Re: UTF-8 or ASCII Header Names? from Martin Thomson on 2013-08-16 (ietf-http-wg@w3.org from July to September 2013)

From: Martin Thomson <martin.thomson@gmail.com>
Date: Fri, 16 Aug 2013 09:19:00 -0700
To: Roberto Peon <grmocg@gmail.com>
Cc: Martin J. Dürst <duerst@it.aoyama.ac.jp>, Fred Akalin <akalin@google.com>, James Snell <jasnell@gmail.com>, "ietf-http-wg@w3.org" <ietf-http-wg@w3.org>
Message-ID: <CABkgnnXzV9uguWVikCY_pQCy9ziSFs+_1Xid2kna+Rahs4HFqg@mail.gmail.com>

On 16 August 2013 08:44, Roberto Peon <grmocg@gmail.com> wrote:
> The keys should be ASCII, and the values bytes.

That's a fairly narrow view.  If the values were (for example) ASCII,
then you'd have an opportunity to compress better.  At worst, you can
wipe the high order bit from every octet.
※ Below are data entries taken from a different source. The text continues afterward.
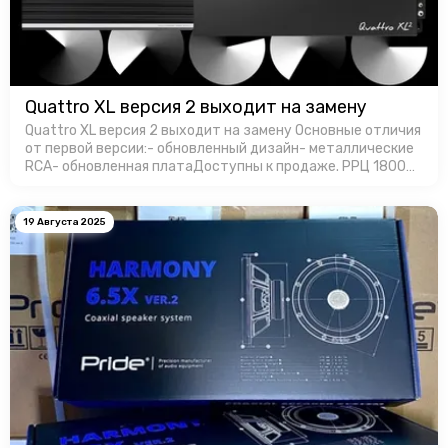
Quattro XL версия 2 выходит на замену
Quattro XL версия 2 выходит на замену Основные отличия
от первой версии:- обновленный дизайн- металлические
RCA- обновленная платаДоступны к продаже. РРЦ 18000
руб. за штуку.
19 Августа 2025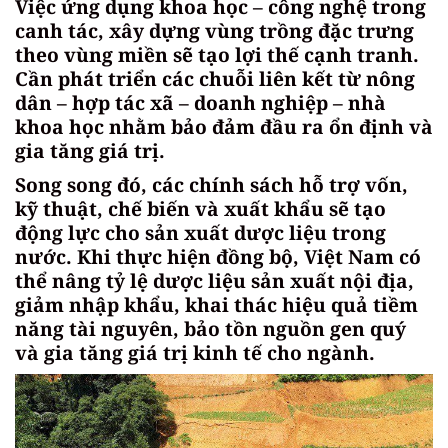
Việc ứng dụng khoa học – công nghệ trong
canh tác, xây dựng vùng trồng đặc trưng
theo vùng miền sẽ tạo lợi thế cạnh tranh.
Cần phát triển các chuỗi liên kết từ nông
dân – hợp tác xã – doanh nghiệp – nhà
khoa học nhằm bảo đảm đầu ra ổn định và
gia tăng giá trị.
Song song đó, các chính sách hỗ trợ vốn,
kỹ thuật, chế biến và xuất khẩu sẽ tạo
động lực cho sản xuất dược liệu trong
nước. Khi thực hiện đồng bộ, Việt Nam có
thể nâng tỷ lệ dược liệu sản xuất nội địa,
giảm nhập khẩu, khai thác hiệu quả tiềm
năng tài nguyên, bảo tồn nguồn gen quý
và gia tăng giá trị kinh tế cho ngành.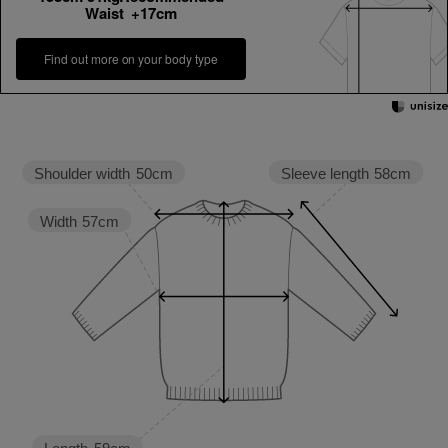
Waist +17cm
Find out more on your body type
Sleeve length
58cm
Shoulder width
50cm
Width
57cm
At some level you are going to need to either make assumptions about
the properties of values, or rely on specific knowledge about them if
you are going to compress effectively.  Even if it were the case that
the bytes were UTF-8, you could still make some gains over pure bytes
(even just by exploiting the fact that certain byte sequences are not
possible in UTF-8).

Received on Friday, 16 August 2013 16:19:27 UTC